Since there are multiple possible Nash equilibrium in the set-up (degenerate game), some actions could be discarded by the solver and it may not return the fully mixed strategy. Here is an example of an optimal strategies with 2 soldiers and 3 battlefields:
Executing Monte-Carlo CFR for 100000 steps with seed 1
Nash strategies :
Action player 1 player 2
0, 0, 2, 0.0000033 0.0000100
0, 1, 1, 0.1667241 0.9999500
1, 0, 1, 0.4998119 0.0000100
0, 2, 0, 0.0000097 0.0000100
1, 1, 0, 0.3334399 0.0000100
2, 0, 0, 0.0000111 0.000010
Here player 2 will always pick the strategy (0, 1, 1) and will discard (1, 0, 1) and (1, 1, 0) while they all give the same utility against player 1. Using the same step up but with different seeds will lead to different outcome:
Executing Monte-Carlo CFR for 100000 steps with seed 10
Nash strategies :
Action player 1 player 2
0, 0, 2, 0.0000033 0.0000183
0, 1, 1, 0.0000215 0.0000183
1, 0, 1, 0.0000215 0.4999633
0, 2, 0, 0.0000115 0.0000183
1, 1, 0, 0.9999369 0.4999633
2, 0, 0, 0.0000053 0.0000183
It’s a non-issue.

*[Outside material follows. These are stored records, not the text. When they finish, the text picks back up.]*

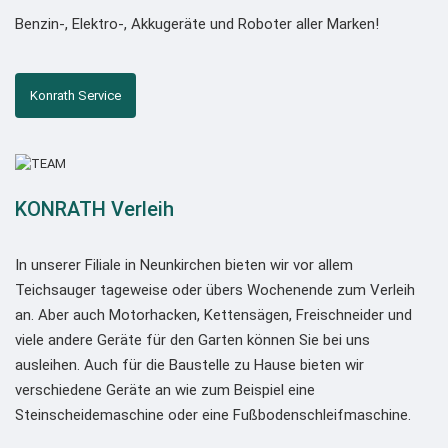
Benzin-, Elektro-, Akkugeräte und Roboter aller Marken!
Konrath Service
KONRATH Verleih
In unserer Filiale in Neunkirchen bieten wir vor allem
Teichsauger tageweise oder übers Wochenende zum Verleih
an. Aber auch Motorhacken, Kettensägen, Freischneider und
viele andere Geräte für den Garten können Sie bei uns
ausleihen. Auch für die Baustelle zu Hause bieten wir
verschiedene Geräte an wie zum Beispiel eine
Steinscheidemaschine oder eine Fußbodenschleifmaschine.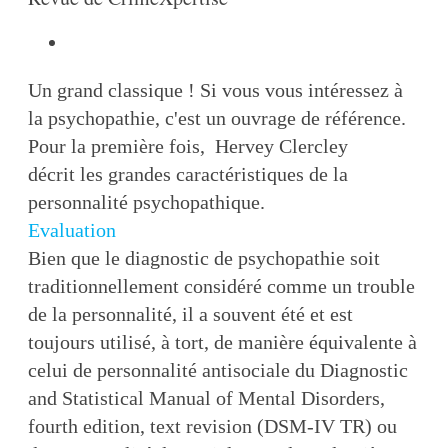
Un grand classique ! Si vous vous intéressez à
la psychopathie, c'est un ouvrage de référence.
Pour la première fois, Hervey Clercley
décrit les grandes caractéristiques de la
personnalité psychopathique.
Evaluation
Bien que le diagnostic de psychopathie soit
traditionnellement considéré comme un trouble
de la personnalité, il a souvent été et est
toujours utilisé, à tort, de manière équivalente à
celui de personnalité antisociale du Diagnostic
and Statistical Manual of Mental Disorders,
fourth edition, text revision (DSM-IV TR) ou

In fact the two differents optimal strategies from seed 1 and 10 are optimal. This result appears because of early attraction and sampling.
Convergence vizualisation
The project comes with a python script that can be used for generating animated gif from the exported average strategies.
Here, strategy 0 is (0, 0, 5,), strategy 1 is (0, 1, 4,) and so on. The full list of all strategies are found earlier.
Next steps
Currently the goal of this exploration is achieved but I may add more examples of simultaneous games. It’s unlikely, I want to focus on learning how to solve sequential games instead.
Unless I found a bug or I want to improve the gif export with titles and better naming, this project is “on-hold”. It was fun.